…numa Morada Temporária
Habitar como caminhar. Habitar como respirar… Inspirando profundamente sabendo que logo em seguida se expirará todo o ar… sabendo que será necessário reservar e renovar um tempo de suspensão. Habitar o tempo curto como quem conscientemente se vê a atravessar um biombo. A exposição de Marzia Bruno encontra-nos nesses segundos que florescem rápidos, enraizados nas experiências de memórias associadas subtilmente a objetos e a sensações momentâneas. Muito fugazes, são “territórios afetivos e sensitivos” que mutuamente se embriagam e se deslocam no tempo, levemente, como pétalas soltas.
Os vazios da casa/abrigo são provocados pela escultora para iniciarem diálogos com as obras da série “Cose di Casa”: amadurecem nostalgias – todo o espaço à nossa volta se desenha como interrogações. Os momentos entrelaçam-se, alguns com ímpeto fugidio, outros com o desejo de permanecer. As memórias sobrepõem-se em transparências e criam aspirações de baloiços apoiados em ramos de árvores indefinidas.
O branco, que lentamente tudo une, deixa vogar o aroma das sombras dos percursos e anos vividos em Itália e a eles acorrem os tons e calor de Cabo Verde, a luminosidade e aragem de Aveiro e os reflexos do rio, do Porto, espaços permanente registados nas histórias de criação de Marzia Bruno.
Sentindo o corpo em viagem, vivendo os lugares como quem atravessa uma moldura (ou um biombo), a escultora vai ao encontro de “campos” de poesia que transforma em trechos de apontamentos de memórias, discretos cenários que a acompanham numa itinerância assumida. Contudo, como o ar que se desloca, tudo se transforma: os objetos-registos de acontecimentos reorganizam-se, transferem sensações entre si. Por vezes, alternam identidades.
Marzia Bruno nasceu em Itália e fez o Curso de Escultura na Accademia di Belle Arti de Florença. Posteriormente fez o Mestrado em Estudos Artísticos, com especialização em Estudos Museológicos e Curadoriais, na Faculdade de Belas Artes da Universidade do Porto e o Doutoramento em História da Arte Portuguesa na Faculdade de Letras da Universidade do Porto.
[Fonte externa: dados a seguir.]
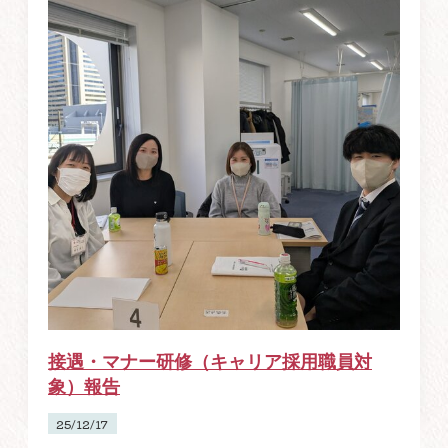
接遇・マナー研修（キャリア採用職員対
象）報告
25/12/17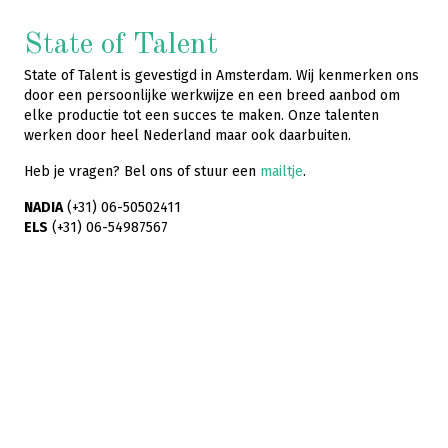
State of Talent
State of Talent is gevestigd in Amsterdam. Wij kenmerken ons
door een persoonlijke werkwijze en een breed aanbod om
elke productie tot een succes te maken. Onze talenten
werken door heel Nederland maar ook daarbuiten.
Heb je vragen? Bel ons of stuur een
mailtje
.
NADIA
(+31) 06-50502411
ELS
(+31) 06-54987567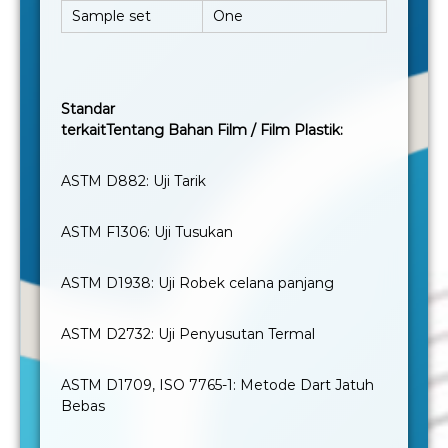
Sample set
One
Standar
terkaitTentang Bahan Film / Film Plastik:
ASTM D882: Uji Tarik
ASTM F1306: Uji Tusukan
ASTM D1938: Uji Robek celana panjang
ASTM D2732: Uji Penyusutan Termal
ASTM D1709, ISO 7765-1: Metode Dart Jatuh
Bebas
A ligação à cidade de Aveiro, para além da vivência quotidiana, intensificou-se com a investigação realizada no âmbito do mestrado (inventariação e análise da coleção da Arte Pública da cidade) bem como com a experiência de curadoria concretizada na exposição Identidades: Circunstâncias Transversais no Centro Cultural e de Congressos de Aveiro, em 2013. A curadoria é uma das áreas de interesse e reflexão de Marzia Bruno o que a conduziu a várias realizações das quais destaco “A Glimmer of Freedom” para o ex-Campo de Concentração do Tarrafal (Cabo Verde), “Identidades: Âncoras de Passagem” no Convento de São Francisco na Ribeira Grande de Santiago (Cabo Verde) e “Identidades: Variáveis Convergentes” na Casa-Museu Abel Salazar” (S. Mamede de Infesta). A reflexão sobre as temáticas da Identidade são uma presença constante na obra de Marzia Bruno que a atual exposição de novo expressa.
Esta morada temporária ressoa nas sombras e permite que as obras se alonguem, se entreguem um tempo alternativo… Por vezes parece querer transformá-las em ramos e flores, outras vezes impõe o silêncio. Outras vezes ainda chama “os vazios” a criar novas narrativas, como assemblages, que concentram memórias e histórias do percurso da autora como escultora, curadora, historiadora, inacessíveis a um olhar alheio mas provocadoras… Sempre itinerantes. Esta morada temporária deixa-se fundir com as obras; as obras modelam o espaço com formas, aragens e sons – das terras percorridas, das conversas em floração, dos objetos de um quotidiano discreto ou das ideias exuberantes trocadas ao luar – e nós somos convidados a Habitarmos a exposição como uma travessia, cada instalação ou obra individualizada implicitamente inundada de melancolia e de desejos-projetos.